◆ DIRECTIONS:
Work out how many lines in the records contain the word "Dungeon", and give that number alone.

Document structure recognition data:
========================

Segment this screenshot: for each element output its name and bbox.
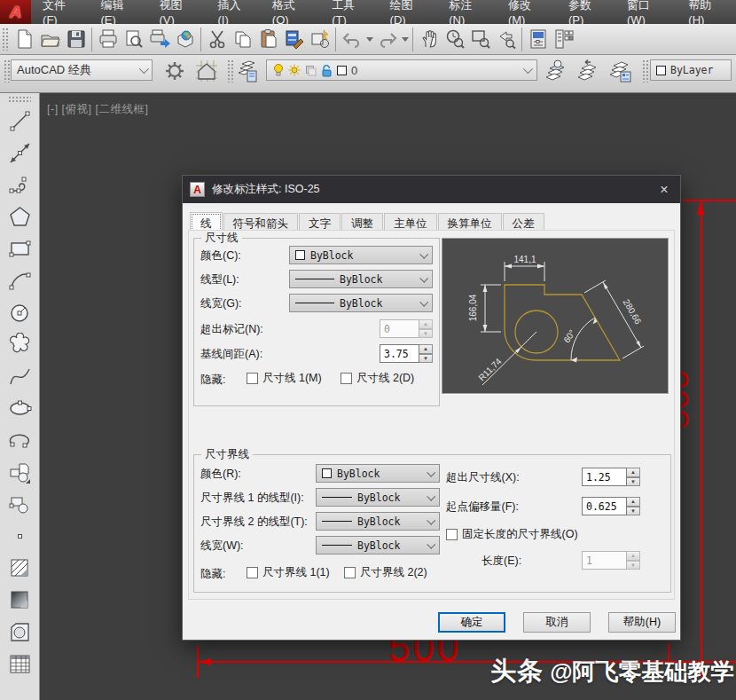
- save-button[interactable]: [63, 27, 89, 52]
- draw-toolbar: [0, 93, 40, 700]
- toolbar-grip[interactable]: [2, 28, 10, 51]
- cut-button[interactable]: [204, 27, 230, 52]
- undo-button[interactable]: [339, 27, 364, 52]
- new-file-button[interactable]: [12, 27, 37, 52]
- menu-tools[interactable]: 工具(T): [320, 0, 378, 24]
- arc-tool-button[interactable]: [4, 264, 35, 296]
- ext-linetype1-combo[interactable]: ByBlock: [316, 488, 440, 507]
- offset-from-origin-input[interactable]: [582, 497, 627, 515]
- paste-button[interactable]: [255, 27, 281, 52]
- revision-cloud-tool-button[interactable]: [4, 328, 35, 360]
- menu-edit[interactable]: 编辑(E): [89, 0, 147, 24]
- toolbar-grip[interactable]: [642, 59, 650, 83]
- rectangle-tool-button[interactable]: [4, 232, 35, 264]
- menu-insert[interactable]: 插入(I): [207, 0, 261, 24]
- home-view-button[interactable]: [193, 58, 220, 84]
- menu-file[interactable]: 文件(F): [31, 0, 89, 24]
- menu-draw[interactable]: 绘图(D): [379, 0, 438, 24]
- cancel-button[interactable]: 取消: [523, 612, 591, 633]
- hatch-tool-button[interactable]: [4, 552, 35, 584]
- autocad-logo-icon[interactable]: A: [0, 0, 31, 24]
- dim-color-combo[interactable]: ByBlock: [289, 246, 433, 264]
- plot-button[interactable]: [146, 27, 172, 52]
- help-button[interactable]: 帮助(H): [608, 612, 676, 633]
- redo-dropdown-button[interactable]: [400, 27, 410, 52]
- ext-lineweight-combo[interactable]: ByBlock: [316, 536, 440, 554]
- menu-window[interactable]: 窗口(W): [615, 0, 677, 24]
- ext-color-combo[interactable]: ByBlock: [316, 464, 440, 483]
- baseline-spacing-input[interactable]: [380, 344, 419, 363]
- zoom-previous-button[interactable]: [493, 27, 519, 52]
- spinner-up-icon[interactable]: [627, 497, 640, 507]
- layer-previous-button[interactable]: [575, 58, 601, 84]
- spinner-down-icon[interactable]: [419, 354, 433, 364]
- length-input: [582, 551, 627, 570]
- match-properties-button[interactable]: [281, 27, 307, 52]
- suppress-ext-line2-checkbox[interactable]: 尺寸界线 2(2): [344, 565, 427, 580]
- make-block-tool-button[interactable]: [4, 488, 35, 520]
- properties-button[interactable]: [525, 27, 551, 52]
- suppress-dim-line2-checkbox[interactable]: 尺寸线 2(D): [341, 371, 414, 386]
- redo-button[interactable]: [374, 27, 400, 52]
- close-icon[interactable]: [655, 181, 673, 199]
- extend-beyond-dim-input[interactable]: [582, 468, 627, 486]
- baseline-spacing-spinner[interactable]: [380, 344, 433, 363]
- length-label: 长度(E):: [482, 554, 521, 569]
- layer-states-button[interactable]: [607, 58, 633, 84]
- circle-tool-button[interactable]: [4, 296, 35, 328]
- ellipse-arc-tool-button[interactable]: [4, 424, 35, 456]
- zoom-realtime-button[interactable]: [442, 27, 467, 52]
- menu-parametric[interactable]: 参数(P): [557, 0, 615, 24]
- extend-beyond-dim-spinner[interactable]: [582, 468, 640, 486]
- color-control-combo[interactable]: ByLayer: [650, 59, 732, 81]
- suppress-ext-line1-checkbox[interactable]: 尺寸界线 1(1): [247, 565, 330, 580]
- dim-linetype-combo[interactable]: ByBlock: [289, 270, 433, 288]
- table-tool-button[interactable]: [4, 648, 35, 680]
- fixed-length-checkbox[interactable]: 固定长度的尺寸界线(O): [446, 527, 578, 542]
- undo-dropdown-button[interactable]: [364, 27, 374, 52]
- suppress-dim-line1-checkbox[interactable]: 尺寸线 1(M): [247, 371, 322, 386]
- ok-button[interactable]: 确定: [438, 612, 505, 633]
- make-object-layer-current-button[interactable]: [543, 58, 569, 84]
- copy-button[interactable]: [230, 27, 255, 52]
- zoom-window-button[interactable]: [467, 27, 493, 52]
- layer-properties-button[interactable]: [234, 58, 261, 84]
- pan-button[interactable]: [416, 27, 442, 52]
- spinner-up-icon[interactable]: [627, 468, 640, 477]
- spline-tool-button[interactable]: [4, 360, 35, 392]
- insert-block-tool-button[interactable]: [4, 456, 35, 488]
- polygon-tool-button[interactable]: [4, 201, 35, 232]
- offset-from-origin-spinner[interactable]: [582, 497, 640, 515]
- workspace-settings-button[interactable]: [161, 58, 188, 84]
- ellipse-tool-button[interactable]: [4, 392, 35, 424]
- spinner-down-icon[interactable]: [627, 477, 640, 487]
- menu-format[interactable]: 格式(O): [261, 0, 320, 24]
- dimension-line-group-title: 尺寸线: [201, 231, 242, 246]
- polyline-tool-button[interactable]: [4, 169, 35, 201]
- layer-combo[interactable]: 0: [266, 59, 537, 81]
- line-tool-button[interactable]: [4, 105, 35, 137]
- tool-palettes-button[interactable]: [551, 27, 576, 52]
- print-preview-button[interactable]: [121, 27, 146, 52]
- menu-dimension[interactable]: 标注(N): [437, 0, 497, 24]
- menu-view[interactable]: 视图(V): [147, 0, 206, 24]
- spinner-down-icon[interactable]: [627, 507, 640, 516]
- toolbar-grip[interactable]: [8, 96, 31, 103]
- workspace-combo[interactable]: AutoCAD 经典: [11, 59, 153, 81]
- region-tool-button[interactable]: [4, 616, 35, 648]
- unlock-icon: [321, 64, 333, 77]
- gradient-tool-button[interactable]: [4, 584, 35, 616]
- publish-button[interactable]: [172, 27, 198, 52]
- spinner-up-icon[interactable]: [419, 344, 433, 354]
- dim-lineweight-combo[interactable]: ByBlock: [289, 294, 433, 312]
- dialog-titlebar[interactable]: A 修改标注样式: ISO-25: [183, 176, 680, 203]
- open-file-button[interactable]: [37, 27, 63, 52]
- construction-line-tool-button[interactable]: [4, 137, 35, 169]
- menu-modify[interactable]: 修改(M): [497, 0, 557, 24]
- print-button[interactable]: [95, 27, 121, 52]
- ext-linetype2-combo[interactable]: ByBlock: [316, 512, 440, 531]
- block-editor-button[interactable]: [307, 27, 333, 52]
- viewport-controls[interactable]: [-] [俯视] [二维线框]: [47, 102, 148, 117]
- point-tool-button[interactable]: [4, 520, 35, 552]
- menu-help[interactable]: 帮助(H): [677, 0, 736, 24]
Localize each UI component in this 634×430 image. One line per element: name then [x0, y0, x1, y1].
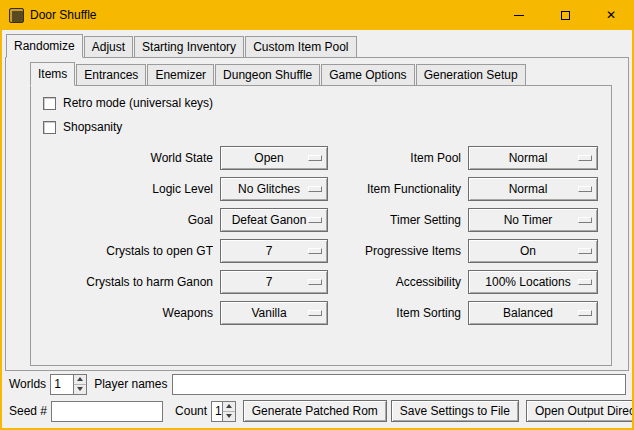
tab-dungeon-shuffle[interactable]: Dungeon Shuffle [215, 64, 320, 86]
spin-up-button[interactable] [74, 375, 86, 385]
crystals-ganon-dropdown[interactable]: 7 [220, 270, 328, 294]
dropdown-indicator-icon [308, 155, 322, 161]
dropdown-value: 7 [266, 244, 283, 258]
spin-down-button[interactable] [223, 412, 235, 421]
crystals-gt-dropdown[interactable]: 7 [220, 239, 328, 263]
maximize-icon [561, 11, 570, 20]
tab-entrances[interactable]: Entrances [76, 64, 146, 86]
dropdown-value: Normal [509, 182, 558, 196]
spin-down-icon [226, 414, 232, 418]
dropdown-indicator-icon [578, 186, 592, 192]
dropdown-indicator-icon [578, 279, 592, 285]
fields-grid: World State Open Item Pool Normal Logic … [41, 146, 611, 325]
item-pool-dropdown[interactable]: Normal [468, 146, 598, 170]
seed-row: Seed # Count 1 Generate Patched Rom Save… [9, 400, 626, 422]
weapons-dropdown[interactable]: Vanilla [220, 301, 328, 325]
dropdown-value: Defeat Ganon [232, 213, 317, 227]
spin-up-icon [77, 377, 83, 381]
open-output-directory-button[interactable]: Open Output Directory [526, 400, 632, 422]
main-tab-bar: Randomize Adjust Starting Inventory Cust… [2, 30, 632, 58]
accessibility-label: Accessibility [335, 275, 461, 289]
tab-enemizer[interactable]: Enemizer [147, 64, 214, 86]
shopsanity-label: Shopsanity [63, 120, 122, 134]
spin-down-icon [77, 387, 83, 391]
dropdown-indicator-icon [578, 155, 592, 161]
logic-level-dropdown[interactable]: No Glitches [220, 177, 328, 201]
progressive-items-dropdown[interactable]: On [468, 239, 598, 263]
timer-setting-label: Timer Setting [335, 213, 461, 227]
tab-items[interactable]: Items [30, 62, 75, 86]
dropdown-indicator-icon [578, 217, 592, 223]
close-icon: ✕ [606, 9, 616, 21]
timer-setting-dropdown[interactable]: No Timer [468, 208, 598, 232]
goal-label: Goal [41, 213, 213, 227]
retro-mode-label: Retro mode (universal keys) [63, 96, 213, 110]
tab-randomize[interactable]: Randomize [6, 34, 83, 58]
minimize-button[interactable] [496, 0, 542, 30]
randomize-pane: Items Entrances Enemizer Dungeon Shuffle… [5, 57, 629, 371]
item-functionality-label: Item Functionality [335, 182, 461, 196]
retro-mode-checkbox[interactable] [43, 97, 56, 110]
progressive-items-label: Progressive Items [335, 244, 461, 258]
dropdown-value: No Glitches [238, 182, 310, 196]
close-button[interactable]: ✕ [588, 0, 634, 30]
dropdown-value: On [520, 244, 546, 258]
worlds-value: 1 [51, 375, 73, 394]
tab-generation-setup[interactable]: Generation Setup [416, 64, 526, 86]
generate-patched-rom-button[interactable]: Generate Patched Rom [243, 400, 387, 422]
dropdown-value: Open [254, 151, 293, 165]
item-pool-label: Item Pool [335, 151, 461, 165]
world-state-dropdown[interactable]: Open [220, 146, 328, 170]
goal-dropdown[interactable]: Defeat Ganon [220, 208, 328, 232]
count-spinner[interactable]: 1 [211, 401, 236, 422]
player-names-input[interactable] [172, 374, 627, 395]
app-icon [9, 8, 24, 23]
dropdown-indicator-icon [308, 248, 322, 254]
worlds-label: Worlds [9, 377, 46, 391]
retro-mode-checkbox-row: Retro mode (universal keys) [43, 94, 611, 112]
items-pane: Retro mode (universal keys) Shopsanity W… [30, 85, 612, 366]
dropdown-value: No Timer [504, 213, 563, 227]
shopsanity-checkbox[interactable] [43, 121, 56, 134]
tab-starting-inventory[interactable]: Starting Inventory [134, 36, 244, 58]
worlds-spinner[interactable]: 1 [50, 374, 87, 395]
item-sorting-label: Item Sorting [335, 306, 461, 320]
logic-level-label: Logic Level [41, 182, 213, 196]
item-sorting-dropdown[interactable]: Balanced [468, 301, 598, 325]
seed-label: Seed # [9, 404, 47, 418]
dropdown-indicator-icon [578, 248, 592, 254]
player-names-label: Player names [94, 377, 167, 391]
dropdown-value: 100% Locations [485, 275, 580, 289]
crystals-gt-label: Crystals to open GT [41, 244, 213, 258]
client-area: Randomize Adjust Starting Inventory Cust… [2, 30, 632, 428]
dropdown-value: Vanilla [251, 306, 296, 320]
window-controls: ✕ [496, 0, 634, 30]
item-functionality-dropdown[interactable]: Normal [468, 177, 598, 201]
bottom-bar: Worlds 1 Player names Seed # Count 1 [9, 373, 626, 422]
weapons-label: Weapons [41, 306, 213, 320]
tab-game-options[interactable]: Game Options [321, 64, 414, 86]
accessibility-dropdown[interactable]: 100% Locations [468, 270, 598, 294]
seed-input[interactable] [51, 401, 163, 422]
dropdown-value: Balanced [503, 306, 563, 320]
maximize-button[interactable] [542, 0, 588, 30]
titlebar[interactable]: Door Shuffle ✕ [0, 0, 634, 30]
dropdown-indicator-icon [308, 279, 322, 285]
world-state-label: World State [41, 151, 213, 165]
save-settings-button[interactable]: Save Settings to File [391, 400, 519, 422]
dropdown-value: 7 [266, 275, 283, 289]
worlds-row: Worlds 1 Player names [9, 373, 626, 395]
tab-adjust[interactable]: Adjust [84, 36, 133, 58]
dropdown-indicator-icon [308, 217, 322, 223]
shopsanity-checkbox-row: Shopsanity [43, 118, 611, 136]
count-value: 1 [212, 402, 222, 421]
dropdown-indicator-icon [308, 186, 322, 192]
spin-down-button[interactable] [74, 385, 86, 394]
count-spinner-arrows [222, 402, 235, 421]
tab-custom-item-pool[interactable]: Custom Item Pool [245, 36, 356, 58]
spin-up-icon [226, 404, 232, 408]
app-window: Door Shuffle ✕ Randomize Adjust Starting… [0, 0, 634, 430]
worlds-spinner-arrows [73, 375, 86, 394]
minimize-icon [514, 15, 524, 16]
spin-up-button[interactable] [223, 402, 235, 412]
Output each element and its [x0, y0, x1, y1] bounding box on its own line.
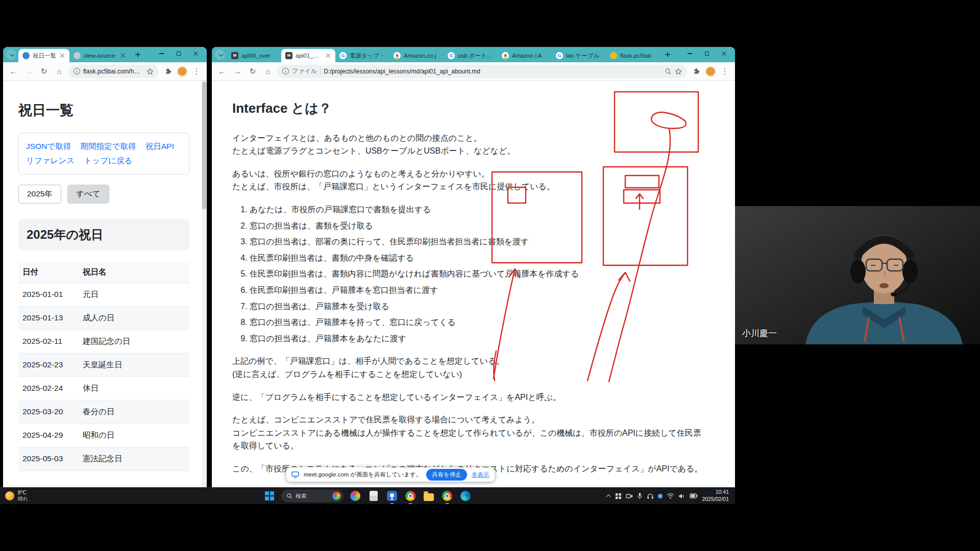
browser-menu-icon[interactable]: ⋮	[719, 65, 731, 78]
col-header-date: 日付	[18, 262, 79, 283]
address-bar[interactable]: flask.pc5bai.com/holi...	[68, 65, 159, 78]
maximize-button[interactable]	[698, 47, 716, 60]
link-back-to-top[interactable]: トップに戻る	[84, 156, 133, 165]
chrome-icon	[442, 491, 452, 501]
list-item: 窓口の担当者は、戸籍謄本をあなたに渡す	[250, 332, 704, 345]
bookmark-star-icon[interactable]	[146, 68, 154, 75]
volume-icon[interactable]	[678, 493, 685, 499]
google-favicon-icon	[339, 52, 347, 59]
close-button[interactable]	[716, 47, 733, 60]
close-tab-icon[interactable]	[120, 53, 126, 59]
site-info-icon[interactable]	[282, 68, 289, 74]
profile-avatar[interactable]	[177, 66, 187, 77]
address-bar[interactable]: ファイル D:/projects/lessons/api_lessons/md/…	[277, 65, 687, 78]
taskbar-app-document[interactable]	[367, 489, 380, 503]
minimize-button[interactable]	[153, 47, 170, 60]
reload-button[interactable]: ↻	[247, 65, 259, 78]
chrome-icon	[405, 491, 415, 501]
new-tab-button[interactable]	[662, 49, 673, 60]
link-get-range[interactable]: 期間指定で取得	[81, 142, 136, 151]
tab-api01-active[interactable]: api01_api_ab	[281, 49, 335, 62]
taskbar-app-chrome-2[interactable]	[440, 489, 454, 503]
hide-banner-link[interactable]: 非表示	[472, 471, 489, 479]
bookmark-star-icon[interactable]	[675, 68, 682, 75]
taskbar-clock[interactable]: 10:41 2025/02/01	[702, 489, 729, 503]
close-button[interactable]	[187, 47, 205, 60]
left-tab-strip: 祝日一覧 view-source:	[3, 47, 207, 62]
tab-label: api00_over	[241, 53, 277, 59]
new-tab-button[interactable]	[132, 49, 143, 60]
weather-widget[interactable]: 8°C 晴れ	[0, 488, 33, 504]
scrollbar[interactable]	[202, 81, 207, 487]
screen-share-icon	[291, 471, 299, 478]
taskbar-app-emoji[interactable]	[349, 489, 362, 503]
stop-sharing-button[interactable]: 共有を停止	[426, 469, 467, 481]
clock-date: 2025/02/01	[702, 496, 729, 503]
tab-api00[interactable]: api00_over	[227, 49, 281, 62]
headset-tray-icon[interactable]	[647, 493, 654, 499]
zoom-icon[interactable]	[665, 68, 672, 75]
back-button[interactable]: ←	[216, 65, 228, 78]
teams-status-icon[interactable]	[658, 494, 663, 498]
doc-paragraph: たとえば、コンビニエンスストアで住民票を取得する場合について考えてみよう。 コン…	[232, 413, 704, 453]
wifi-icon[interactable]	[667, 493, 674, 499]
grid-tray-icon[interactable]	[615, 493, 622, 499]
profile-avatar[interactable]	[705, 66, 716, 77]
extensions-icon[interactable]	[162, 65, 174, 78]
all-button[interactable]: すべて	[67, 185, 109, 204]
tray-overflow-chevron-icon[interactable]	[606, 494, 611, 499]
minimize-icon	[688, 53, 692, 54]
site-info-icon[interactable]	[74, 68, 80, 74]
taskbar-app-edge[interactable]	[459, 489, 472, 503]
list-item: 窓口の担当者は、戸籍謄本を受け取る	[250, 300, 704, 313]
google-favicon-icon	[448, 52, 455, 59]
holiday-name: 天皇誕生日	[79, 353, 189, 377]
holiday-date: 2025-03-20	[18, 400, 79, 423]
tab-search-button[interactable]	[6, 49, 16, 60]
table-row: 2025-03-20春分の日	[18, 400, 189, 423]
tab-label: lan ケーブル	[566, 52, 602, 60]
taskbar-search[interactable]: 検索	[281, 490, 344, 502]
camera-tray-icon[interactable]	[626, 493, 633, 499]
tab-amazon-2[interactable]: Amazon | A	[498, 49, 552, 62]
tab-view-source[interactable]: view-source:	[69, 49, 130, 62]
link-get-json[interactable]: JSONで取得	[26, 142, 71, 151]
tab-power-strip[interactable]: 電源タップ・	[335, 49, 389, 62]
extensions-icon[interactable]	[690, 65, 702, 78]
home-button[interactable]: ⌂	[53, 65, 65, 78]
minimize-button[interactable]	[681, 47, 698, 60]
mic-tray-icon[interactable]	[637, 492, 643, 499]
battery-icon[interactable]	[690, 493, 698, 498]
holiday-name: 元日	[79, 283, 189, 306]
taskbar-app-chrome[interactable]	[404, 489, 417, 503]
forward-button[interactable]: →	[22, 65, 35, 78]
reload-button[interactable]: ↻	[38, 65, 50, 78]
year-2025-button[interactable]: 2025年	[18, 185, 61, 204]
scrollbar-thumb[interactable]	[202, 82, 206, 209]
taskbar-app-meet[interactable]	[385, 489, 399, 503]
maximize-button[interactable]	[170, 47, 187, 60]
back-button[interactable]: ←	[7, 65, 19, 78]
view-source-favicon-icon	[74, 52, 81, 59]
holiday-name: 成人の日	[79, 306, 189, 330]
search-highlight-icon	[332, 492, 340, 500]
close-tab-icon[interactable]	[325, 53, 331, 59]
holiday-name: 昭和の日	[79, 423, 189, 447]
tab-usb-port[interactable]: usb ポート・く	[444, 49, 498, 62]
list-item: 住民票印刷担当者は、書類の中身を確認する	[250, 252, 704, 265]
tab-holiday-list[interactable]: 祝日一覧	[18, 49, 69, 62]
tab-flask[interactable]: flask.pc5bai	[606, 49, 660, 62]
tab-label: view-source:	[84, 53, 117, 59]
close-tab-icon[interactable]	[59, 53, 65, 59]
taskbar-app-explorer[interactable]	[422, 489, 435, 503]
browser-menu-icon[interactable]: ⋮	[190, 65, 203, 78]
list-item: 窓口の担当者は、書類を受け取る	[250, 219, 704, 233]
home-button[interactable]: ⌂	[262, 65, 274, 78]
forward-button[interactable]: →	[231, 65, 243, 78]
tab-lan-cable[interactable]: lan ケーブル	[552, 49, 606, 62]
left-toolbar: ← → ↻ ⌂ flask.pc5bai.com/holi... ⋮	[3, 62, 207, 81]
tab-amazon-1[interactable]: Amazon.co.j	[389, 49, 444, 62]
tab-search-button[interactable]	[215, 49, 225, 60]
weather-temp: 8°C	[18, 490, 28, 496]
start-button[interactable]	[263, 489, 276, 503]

========================

◆ REPLY TO THE EXERCISE:
2